(Work request) Lines with the word "парламента" are the ones wanted. Copy each of them from the entries below.

(Records to use)
________________________________________
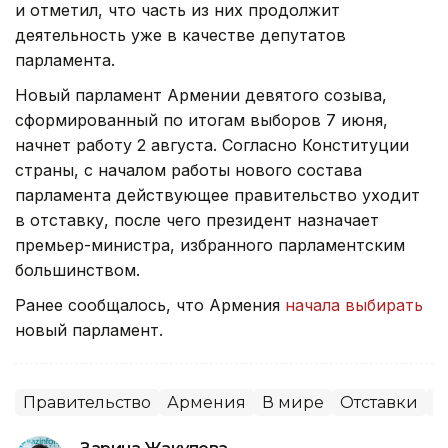
и отметил, что часть из них продолжит
деятельность уже в качестве депутатов
парламента.
Новый парламент Армении девятого созыва,
сформированный по итогам выборов 7 июня,
начнет работу 2 августа. Согласно Конституции
страны, с началом работы нового состава
парламента действующее правительство уходит
в отставку, после чего президент назначает
премьер-министра, избранного парламентским
большинством.
Ранее сообщалось, что Армения
начала выбирать
новый парламент.
Правительство
Армения
В мире
Отставки
П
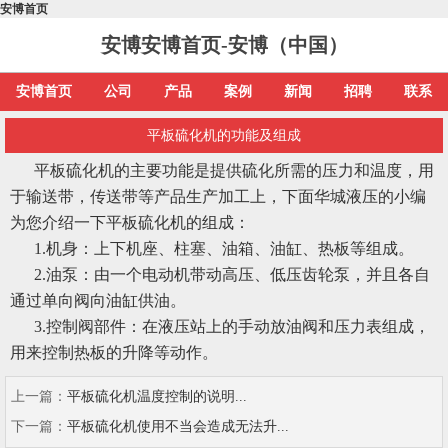
安博首页
安博安博首页-安博（中国）
安博首页
公司
产品
案例
新闻
招聘
联系
平板硫化机的功能及组成
平板硫化机的主要功能是提供硫化所需的压力和温度，用
于输送带，传送带等产品生产加工上，下面华城液压的小编
为您介绍一下平板硫化机的组成：
1.机身：上下机座、柱塞、油箱、油缸、热板等组成。
2.油泵：由一个电动机带动高压、低压齿轮泵，并且各自
通过单向阀向油缸供油。
3.控制阀部件：在液压站上的手动放油阀和压力表组成，
用来控制热板的升降等动作。
上一篇：
平板硫化机温度控制的说明...
下一篇：
平板硫化机使用不当会造成无法升...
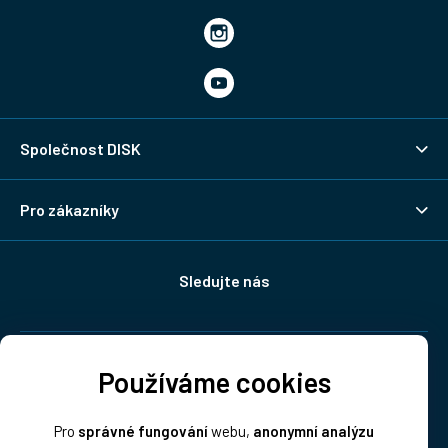
Společnost DISK
Pro zákazníky
Sledujte nás
Doprava:
Používáme cookies
Pro
správné fungování
webu,
anonymní analýzu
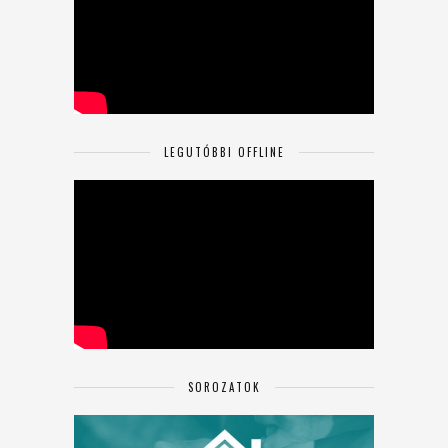
LEGUTÓBBI OFFLINE
SOROZATOK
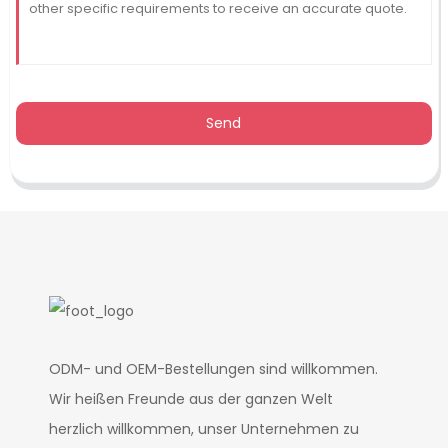
Send
ODM- und OEM-Bestellungen sind willkommen.
Wir heißen Freunde aus der ganzen Welt
herzlich willkommen, unser Unternehmen zu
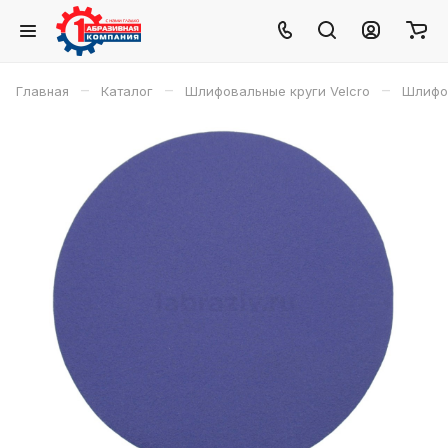
–
–
–
Главная
Каталог
Шлифовальные круги Velcro
Шлифов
________________________________________
(Written response)
парламента.
парламента действующее правительство уходит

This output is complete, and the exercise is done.